The Second Arabic NLP School
Co-located with EACL 2026
Rabat, Morocco
March 24, 2026
Organized by SIGARAB
The Second Arabic NLP School 2026 is a one-day event co-located with EACL 2026 in Rabat, Morocco, on Tuesday, March 24, 2026. The first edition of the Arabic NLP School (Arabic NLP Winter School 2025) was co-located with COLING 2025 in Abu Dhabi, UAE (January 18-19, 2025). 100 people participated in the First Arabic NLP Winter School.
The 2026 edition of the School introduces a redesigned, highly practical format aimed at developing end-to-end research skills in NLP. The School will guide participants through the full research lifecycle: from conceiving an idea, formulating research questions, conducting responsible and thorough related-work reviews, designing meaningful experiments, and curating/annotating data, all the way to preparing submissions, producing camera-ready papers, and effectively presenting research at conferences. While these skills are central to any NLP research effort, the School focuses specifically on Arabic language technologies, Arab cultures, and the unique needs of emerging researchers from the Arab world.

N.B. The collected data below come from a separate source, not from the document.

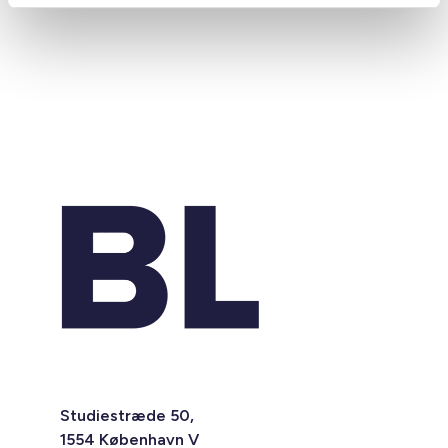
Studiestræde 50,
1554 København V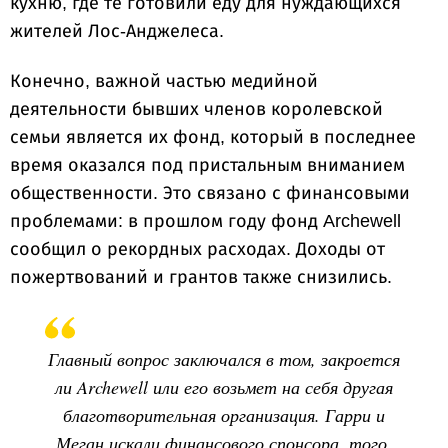
кухню, где те готовили еду для нуждающихся
жителей Лос-Анджелеса.
Конечно, важной частью медийной
деятельности бывших членов королевской
семьи является их фонд, который в последнее
время оказался под пристальным вниманием
общественности. Это связано с финансовыми
проблемами: в прошлом году фонд Archewell
сообщил о рекордных расходах. Доходы от
пожертвований и грантов также снизились.
Главный вопрос заключался в том, закроется
ли Archewell или его возьмет на себя другая
благотворительная организация. Гарри и
Меган искали финансового спонсора, того,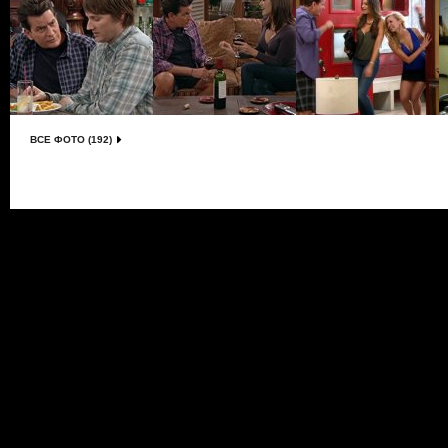
ВСЕ ФОТО (192)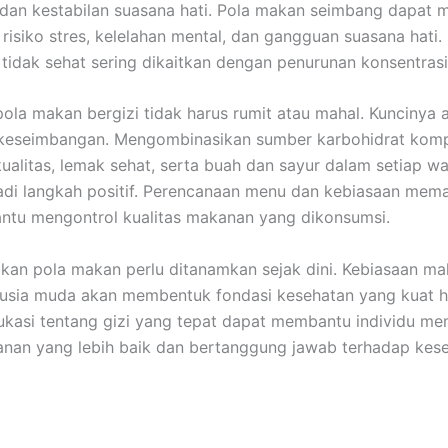
 dan kestabilan suasana hati. Pola makan seimbang dapat
risiko stres, kelelahan mental, dan gangguan suasana hati.
tidak sehat sering dikaitkan dengan penurunan konsentrasi
ola makan bergizi tidak harus rumit atau mahal. Kuncinya 
 keseimbangan. Mengombinasikan sumber karbohidrat komp
kualitas, lemak sehat, serta buah dan sayur dalam setiap 
di langkah positif. Perencanaan menu dan kebiasaan mema
ntu mengontrol kualitas makanan yang dikonsumsi.
kan pola makan perlu ditanamkan sejak dini. Kebiasaan m
 usia muda akan membentuk fondasi kesehatan yang kuat 
kasi tentang gizi yang tepat dapat membantu individu m
anan yang lebih baik dan bertanggung jawab terhadap kes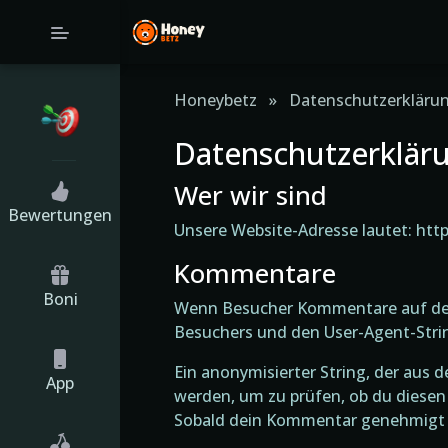
Honeybetz
»
Datenschutzerkläru
Datenschutzerklär
Wer wir sind
Bewertungen
Unsere Website-Adresse lautet: http
Kommentare
Boni
Wenn Besucher Kommentare auf der 
Besuchers und den User-Agent-Stri
Ein anonymisierter String, der aus 
App
werden, um zu prüfen, ob du diesen 
Sobald dein Kommentar genehmigt w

The program is an intensive, hands-on experience combining expert panels, ethics-focused discussions, and collaborative teamwork to develop a complete, well-founded research proposal in Arabic NLP. The program seeks to empower the next generation of scholars and practitioners who will shape the future of Arabic NLP.
We anticipate a wide range of participants, including researchers, undergraduate and graduate students, PhD candidates, and industry and government practitioners with an interest in Arabic NLP.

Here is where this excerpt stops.